Sieht man sich ähnliche Szenen aus dem Tennis an, bemerkt man, dass es hier eine absolute Selbstverständlichkeit ist, auf seinen eigenen Vorteil zu verzichten, um auf eine Fehlentscheidung hinzuweisen. Dort gibt es dann kurzen Applaus von Gegner und Publikum, für die faire Geste. Niemand würde jedoch auf die Idee kommen, eine derartige Szene tagelang zu feiern.
Um beim Beispiel Tennis zu bleiben. Dort gilt der Australier Nick Kyrgios als das derzeit größte Enfant terrible. Erworben hat er sich diesen Titel mit Skandalen für die man im Fußball wohl nicht einmal eine Zeitlupe opfern würde. 2019, beim Turnier in Rom, gibt Kyrgios sein Aufschlagsspiel leichtfertig her und tritt auf eine Trinkflasche ein. Als er schließlich auch noch einen Stuhl auf das Spielfeld pfeffert, wird er umgehend disqualifiziert, von den Tennismedien wird er quasi zerissen.
Ähnliche Szenen auch beim Spiel des BVB gegen Union Berlin. Mats Hummels stapft stinksauer, nach der 2:1 Niederlage, Richtung Interview. Ein kurzer Blick genügt, um die Sponsorenwand als perfektes Objekt zum Frustabbau zu identifizieren. Hummels drischt mit voller Wucht auf die Glasscheibe und stellt sich dann den Fragen der Reporter.
Hummels musste keinerlei Konsequenzen fürchten, geschweige denn sich negative Medienberichte zu seinem Ausraster anhören. Natürlich wäre es noch einmal eine andere Story geworden, wenn Hummels die Sponsorenwand umgeworfen hätte, so ist sein Ausraster natürlich nicht mit dem von Kyrgios 1:1 gleichzusetzen. Trotzdem ist es interessant zu sehen, dass sein Schlag und seine emotionale Reaktion sogar noch gelobt wurden, stellt sie in diesen Tagen doch einen krassen Gegensatz zum eher phlegmatisch spielenden BVB dar.

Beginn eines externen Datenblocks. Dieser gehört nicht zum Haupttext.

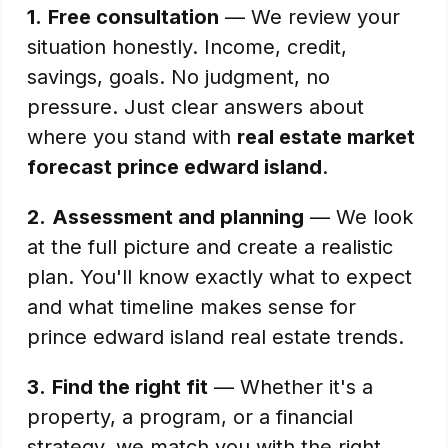
1.
Free consultation
— We review your
situation honestly. Income, credit,
savings, goals. No judgment, no
pressure. Just clear answers about
where you stand with
real estate market
forecast prince edward island
.
2.
Assessment and planning
— We look
at the full picture and create a realistic
plan. You'll know exactly what to expect
and what timeline makes sense for
prince edward island real estate trends.
3.
Find the right fit
— Whether it's a
property, a program, or a financial
strategy, we match you with the right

Ebenfalls klar ist, das man Tennis und Fußball unterscheiden muss. Schon rein von der Emotionalität und der Dynamik, vor allem in Gruppen, sind die beiden Sportarten schwer zu vergleichen. Trotzdem machen diese Beispiele deutlich, dass die Fußballprofis sich ihrer Vorbildfunktion durchaus mehr bewusst werden könnten. Leverkusens Kerem Demirbay sagte etwa nach dem Union-Spiel den spannenden Satz: „Was auf dem Platz ist, bleibt auf dem Platz.“ Wenn man aber in einer Liga spielt, bei dem in jedem Spiel 30 Fernsehkameras und 50 Mikrofone auf einen gerichtet sind, dann bleibt was auf dem Platz passiert, eben nicht auf dem Platz, sondern gelangt in die Köpfe von zehn Millionen Fußballfans.
Und hier sollte man ansetzen, denn wenn man als zehnjähriger Nachwuchskicker seine großen Idole in der Bundesliga Dinge wie „Hurensohn“ brüllen hört, fällt es schwer, diesen Kindern klarzumachen, dass man sich auf dem Fußballplatz eigentlich mit Respekt und Sportsgeist gegenüberstehen sollte.

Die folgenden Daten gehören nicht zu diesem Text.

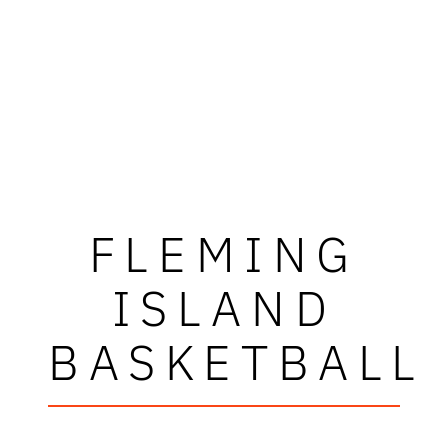
FLEMING
ISLAND
BASKETBALL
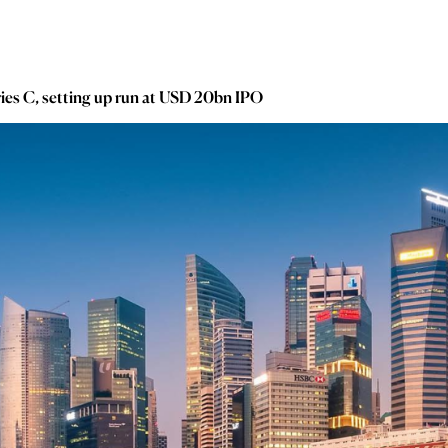
ies C, setting up run at USD 20bn IPO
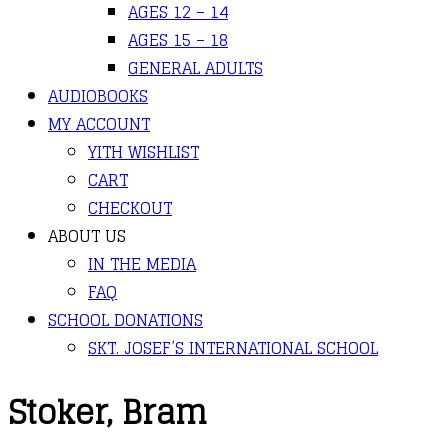
AGES 12 – 14
AGES 15 – 18
GENERAL ADULTS
AUDIOBOOKS
MY ACCOUNT
YITH WISHLIST
CART
CHECKOUT
ABOUT US
IN THE MEDIA
FAQ
SCHOOL DONATIONS
SKT. JOSEF’S INTERNATIONAL SCHOOL
Stoker, Bram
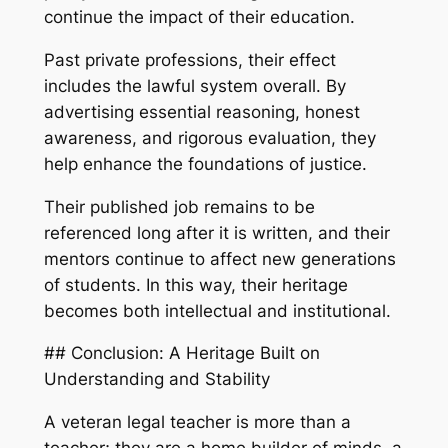
continue the impact of their education.
Past private professions, their effect
includes the lawful system overall. By
advertising essential reasoning, honest
awareness, and rigorous evaluation, they
help enhance the foundations of justice.
Their published job remains to be
referenced long after it is written, and their
mentors continue to affect new generations
of students. In this way, their heritage
becomes both intellectual and institutional.
## Conclusion: A Heritage Built on
Understanding and Stability
A veteran legal teacher is more than a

Man muss jetzt nicht sofort einen Maulkorb für die gesamte Bundesliga fordern, jedoch wäre es schon eine Verbesserung, dass ein derartiger Umgangston wie beim Leverkusen-Union-Spiel nicht mehr einfach so hingenommen wird. Und dazu sollte es keine rassistischen Entgleisungen brauchen, um eine Reaktion in den Medien hervorzurufen. Genauso könnte man an darüber nachdenken ob die Profis nicht eine Art Benimmkodex vom DFB zumindest vorgelegt bekommen, an dem die Fans und Medien die Spieler dann auch messen können. Denn Lucas Vogelsang hat es im Podcast Fussball MML gut auf den Punkt gebracht, sollte sich an dem derzeitigen Umgangston nichts ändern, könnte bei einigen Profis eventuell der Eindruck entstehen, dass sie nichts anderes sind als „Assis mit Millionenverträgen“.

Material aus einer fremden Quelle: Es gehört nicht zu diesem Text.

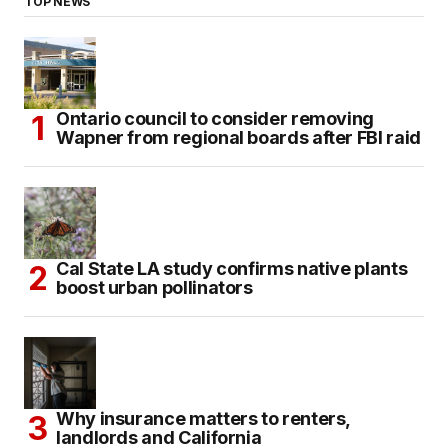
TOP NEWS
Ontario council to consider removing
Wapner from regional boards after FBI raid
Cal State LA study confirms native plants
boost urban pollinators
Why insurance matters to renters,
landlords and California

Der Fußball sollte also wieder mehr in die Richtung gehen, dass Fair-Play im Spiel keine denkwürdige Ausnahme darstellt, sondern als Selbstverständlichkeit gelebt wird. Dazu gehört auch, dass sich die Profis ihrer Verantwortung als öffentliche Personen auf und neben dem Platz bewusst werden. „Vorbilder mit Millionenverträgen“ klingt schließlich auch besser.
D’accord. Allerdings gehört „Hurensohn“ zu meinem Sprachgebrauch, finde das jetzt auch nicht verwerflich.